A scopey horse is one that can jump high and wide–the scopier the horse, the higher and wider it can jump. I could see a horse that easily clears 4′ and say its scopey. I can also see a horse that positively scrambles to make it over 4’6″ and that horse would not be scopey.
Now, this is a cute little horse making a nice effort over this fence. Clearly, his knees are miles better, with fairly level forearms. however, he’s lazy and careless with his lower legs. Instead of snapping them up, he’s just letting them hang down, dangerously close to the back rail. There’s no doubt he’s a handy little jumper, but he needs to clean up those legs before he can get a clear round.
There’s only one instance in which I’ll excuse loose lower limbs, and that’s when the horse clearly has enough jump to clear the top rail, as in the picture above. This horse (which happens to be mine, but with a previous rider) is in no danger of rapping the pole. There’s a good eight inches of air between his hooves and the pole. He does have loose lower legs though, which could get him in trouble in a tight combination. His scope (which he has an abundance of) allows him to have messy legs, because he compensates for it by his sheer power and by giving the jump plenty of room.
The above picture also serves as an example of the two extremes-the round as a ball jumper and the flat as a pancake jumper. The bay is quite round from tail to poll, with his nose reaching just past his knees. This allows the horse to round over the jump, which means they can get a deeper distance, whereas the flat jumper often has to take off from a longer spot and power across the jump.
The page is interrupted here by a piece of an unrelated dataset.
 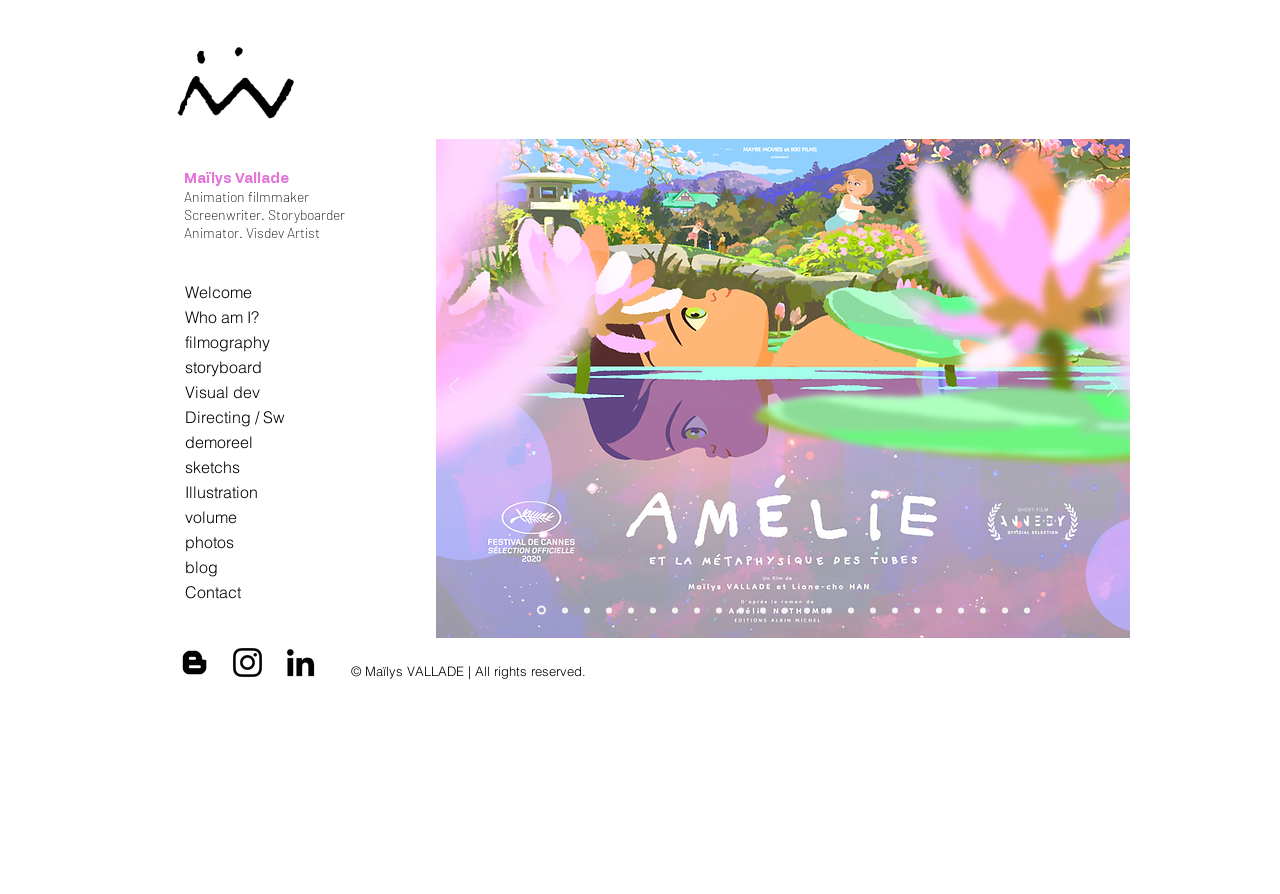 I want to click on filmography, so click(x=227, y=342).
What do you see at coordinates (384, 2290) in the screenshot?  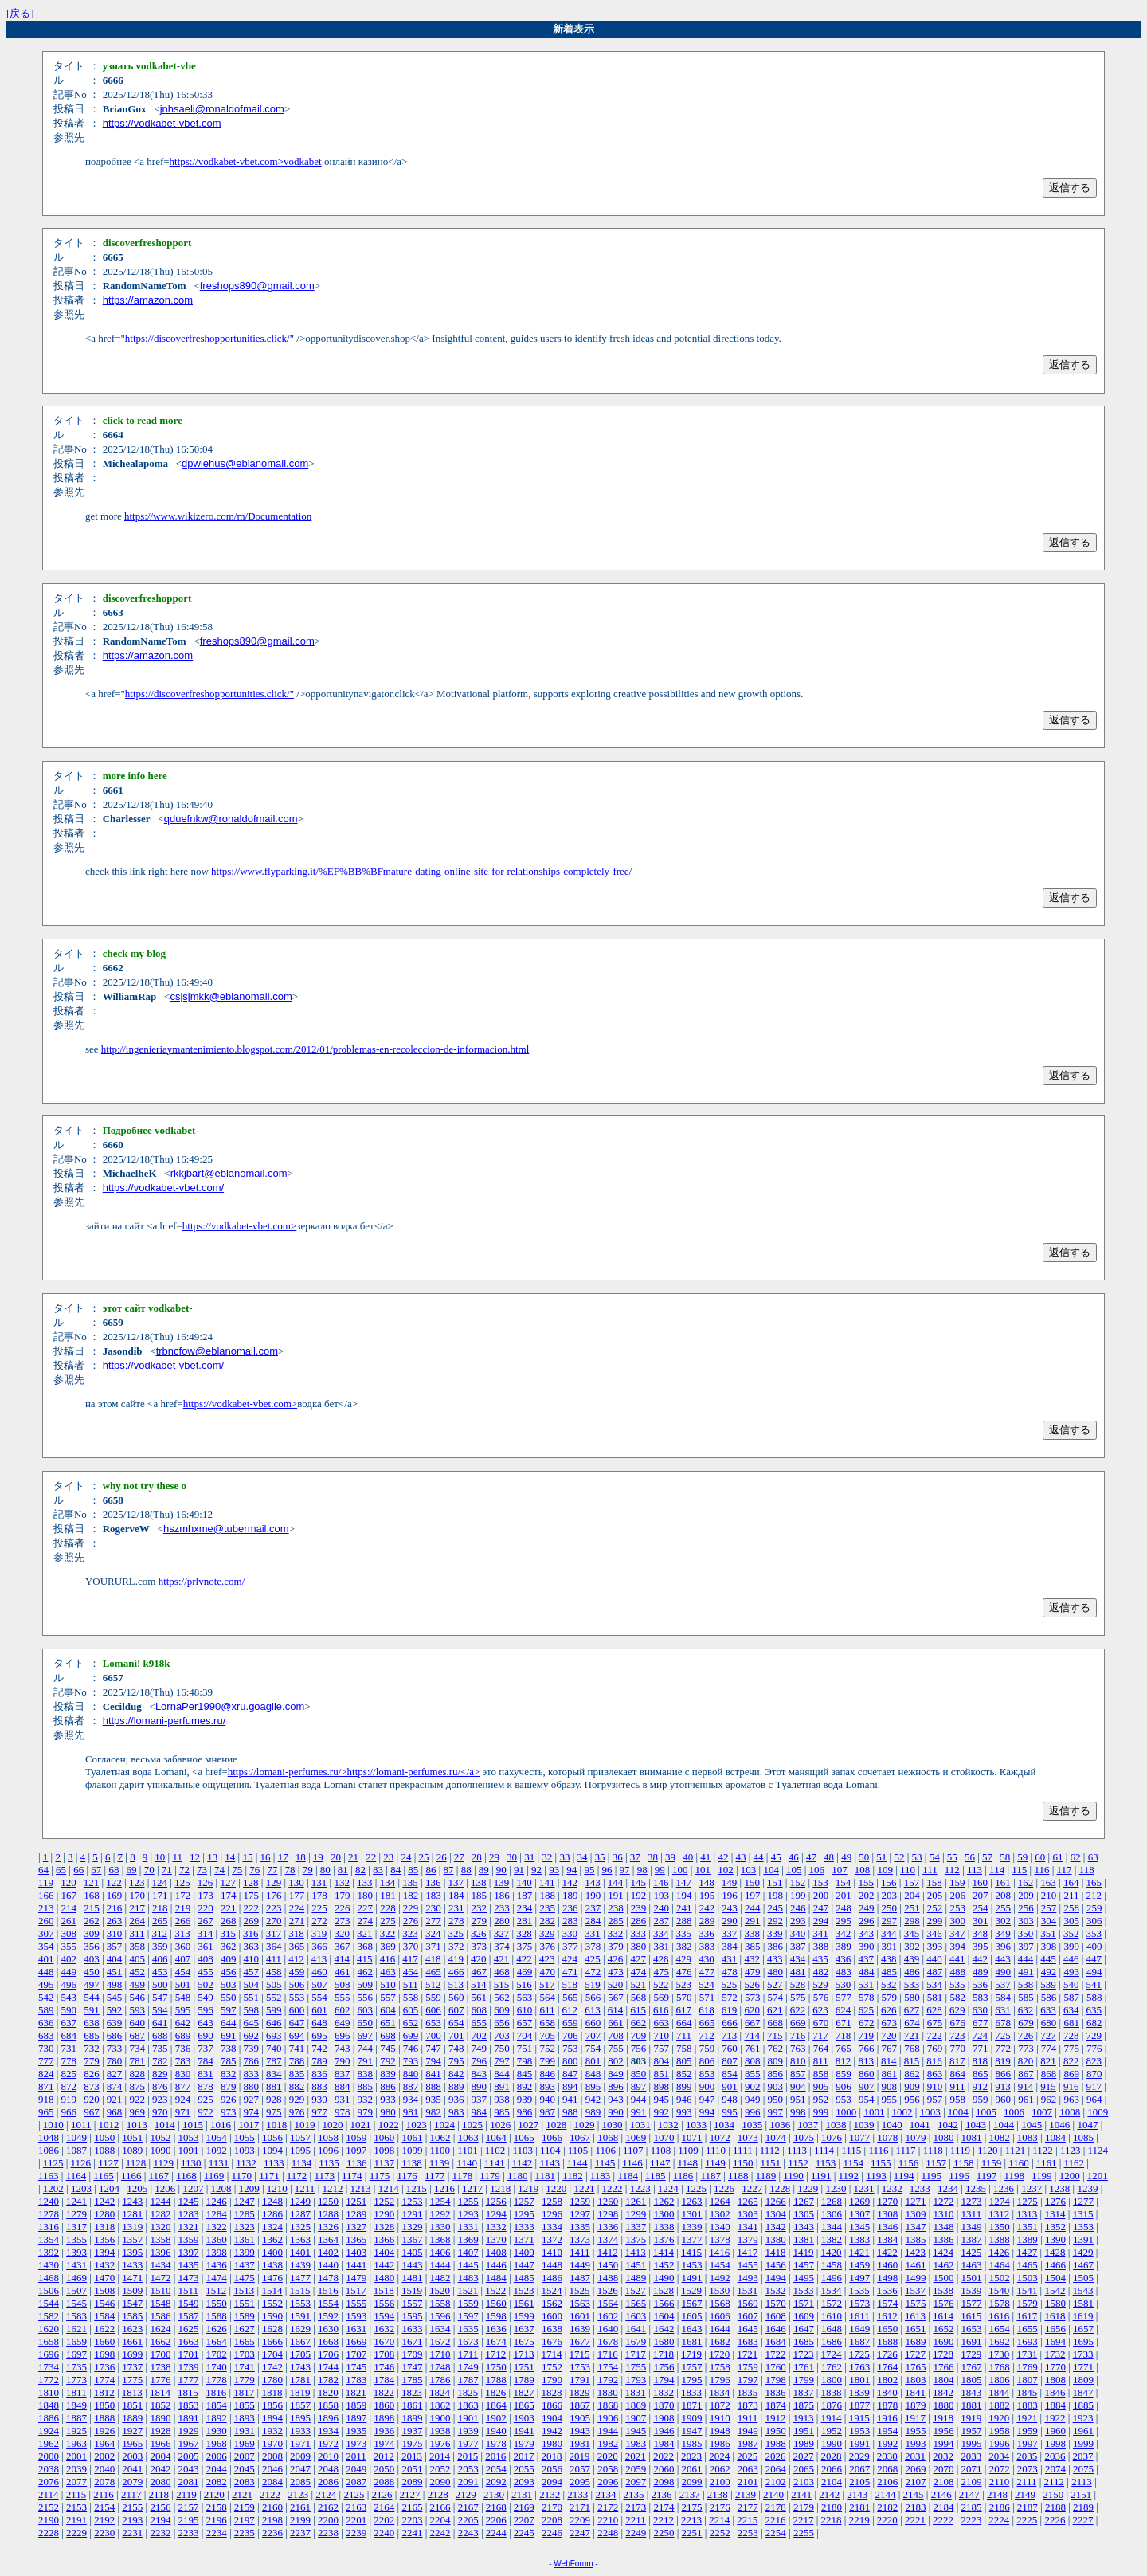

A tight bascule is wonderful in tight combonations, but these horse often spend too much time in the air, which can be a disadvantage in a tight jump-off.
The last example is quite obviously different from the round bay. He’s flat, even concave from his tail to his withers, and his head and neck are raised instead of reaching down. Still, he’s easily clearing this oxer. The flatter jumping style seems more effective over spreads, where a horse has to reach across and flatten out. It would take a much bigger effort if a horse was tight and round over a really wide spread than if he could flatten like the one above. Over a tall vertical, though, a flat horse would need to get a longer distance, while a round horse could gallop right to the base, round over, and move on.